As ever we start with the baseline test – the room the router is in. While this is only running on the 80Mhz frequency, so on paper should see similar levels of performance to routers that provide 3X3 80 connectivity we’re already showing benefits from the upgraded internals with speeds jumping up above those of the WRT 1900ACS, at least on the 5Ghz front. It seems performance is lacking on the 2.4Ghz band, with speeds generally being lower than those observed on the WRT1900 ACS.
Moving from room to room the 2.4Ghz range suffered heavily. To confirm this I conducted 2 tests per day from all locations over the course of a few days and found performance on 2.4Ghz bands to be consistent, while 5Ghz testing generally proved to be generally superb and if not generally better than models offering similar performance, then at least on a par. The only real exception to this was the torture test that is a tiled bathroom, where speeds were seen to be all over the place with packets being dropped or received out of order, which can cause your connection to appear to be sluggish or even seem to be none functional in the worse cases.

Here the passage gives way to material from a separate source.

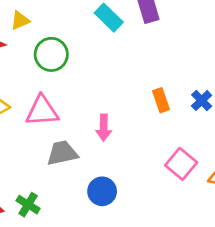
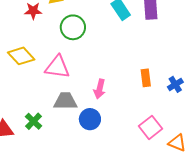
blue circle: (102, 191) -> (90, 119), moved
green cross: (28, 205) -> (34, 121), moved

While it’s unfortunate that I was unable to really test the headline feature of the WRT 3200ACM, the overall improvement on the 5Ghz range does suggest that this should certainly have the potential to really shine when using extra bandwidth that the extra 80Mhz would provide. The internal spec bump has certainly helped overall performance over the WRT1900ACS in this area, once again putting Linksys into the performance spotlight. Sadly, the same cannot be said for the 2.4Ghz spectrum, which saw performance levels around 50% or worse than the 1900ACS, I would hope this is rectified with future firmware updates, since components wise I can see no real obvious reason for the performance drop. This said however 2.4Ghz while still in use is falling increasingly out of favour as more and more devices ship with 5Ghz support as standard, with 2.4GHz as a fall back if 5Ghz is not available; indeed the only none 5Ghz device I could quickly find to hand was a Nintendo 3DS XL, though the rise of home automation devices has seen a resurgence in use of 2.4Ghz frequencies, since these devices lack the bandwidth requirements of devices like Laptops, Smart phones and similar, so the lower throughput while not ideal shouldn’t have a significant impact on this kind of hardware.

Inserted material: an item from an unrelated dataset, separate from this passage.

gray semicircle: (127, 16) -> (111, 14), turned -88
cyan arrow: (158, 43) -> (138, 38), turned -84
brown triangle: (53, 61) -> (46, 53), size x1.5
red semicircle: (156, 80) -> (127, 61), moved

In terms of recommending the WRT 3200ACM over the other WRT routers it becomes a harder sell, since while 5Ghz performance is markedly better not only is the device is more expensive, thanks to the fact the 1900ACS has seen a drop in price due to no longer being the flagship product, there is simply no support for 160Mhz Wi-Fi on the market currently beyond buying another WRT 3200ACM; something which in many cases may be overkill for most users unless you are looking to use it as a wireless bridge from one part of your home/office to another due perhaps to not being able, or being unwilling to run Ethernet cabling. Combine this with the lower performance on the 2.4Ghz range and it does become more difficult to push people to this router over the WRT 1900ACS. Certainly, if you are in the market to buy a WRT device you would do well to consider the 3200 if it is within your budget but as an upgrade over an existing 3X3 80 router, it’s not something I would urge you to rush out to buy, at least not until there is more support for 160Mhz Wi-Fi.